Фотография, которая одновременно является мощным средством усиления субъектного начала и орудием деперсонализации, интересует автора прежде всего с точки зрения взаимоотношений образа и памяти. Отказываясь от искусствоведческого подхода к фотографии, Лишаев неминуемо вступает на поле социологии. Приводимые им примеры заставляют вспомнить статью Пьера Бурдьё «The Cult of Unity and Cultivated Differences» в сборнике «Фотография: срединное искусство» (1990; это переработанная английская версия французской книги «Срединное искусство: Очерки социального употребления фотографии» (1965)), где тонко подмечено: в утверждении, будто широкому распространению фотографии способствовало непрерывное упрощение и удешевление процесса, причина перепутана со следствием. Фотография, пишет Бурдьё, не могла бы распространиться так широко, если бы не оказалось, что она идеально исполняет свою роль в давно разработанных ритуалах и социальных практиках. Анализируя современный семейный культ, Бурдьё отводит фотографии место собирателя семьи: если само по себе торжество служит тому, чтобы объединить людей в группу, то фотография закрепляет это единство, статус людей и их социальные роли. Тот, кто отказывается фотографироваться, занимает позицию маргинала, подобно родственнику, игнорирующему семейные торжества. Лишаев описывает аналогичные примеры формулировкой «дублировать жизнь в образах», вполне понятной, но обладающей ограниченным объяснительным потенциалом. Так, в случае свадебного ритуала социологическая перспектива дала бы более сложную картину поведения участников торжества, в то время как Лишаев говорит только об их желании сохранить память о событии и игнорирует богатый спектр социальных мотиваций, обусловивших создание свадебной «фотоконструкции».

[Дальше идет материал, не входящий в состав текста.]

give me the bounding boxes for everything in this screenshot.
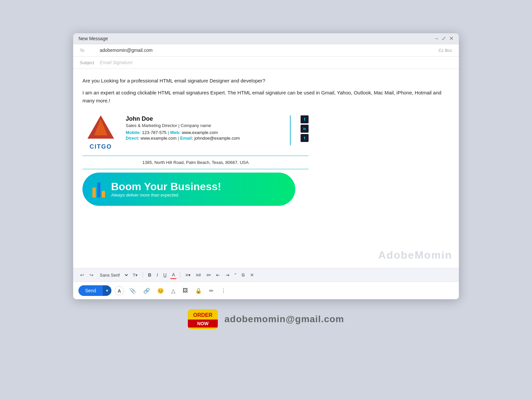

Еще одним предметом специального внимания автора становится феномен старой фотографии, и если применительно к домашнему фото речь шла об образах, то теперь фотография трактуется как вещь, как нечто, транслирующее идею «преходящести», бренности не только посредством изображенного, но и через свойства самого носителя. Вводя эстетическую категорию «ветхое», Лишаев описывает особое ощущение бытийности, возникающее при рассматривании фотографий из семейного альбома. Автор полагает, что домашняя фотография противостоит тенденции к отрыву человека от действительности, диктуемой медиа. Специфику старой фотографии он усматривает в том, что ценность фотоизображения в данном случае связана с ценностью «фотографии как вещи». На наш взгляд, это предположение не вполне корректно, как неточно и использование беньяминовского термина «аура» для того, чтобы отделить ветхую фотографию от фотографии вообще. Напомним, что в «Краткой истории фотографии» Беньямин применял термин «аура» только для описания ранней, пикториальной и доиндустриальной, фотографии, выполненной такими авторами, как, например, Хилл и Камерон, которые стремились приблизить снимок в плане качества если не к живописи, то к графическому листу, и работали и с композицией кадра, и с печатью. Связь изобразительности и вещественности, как и индивидуальность отпечатка, свойственны отнюдь не только старым фотографиям из домашнего альбома. Однако именно в этом переносе-допущении, как кажется, и раскрывается исходный замысел автора: фотографии из домашнего альбома являются очень любопытной точкой пересечения феноменологических концепций времени и истории, теории «мест памяти» с ноэмой фотографии: «Это было».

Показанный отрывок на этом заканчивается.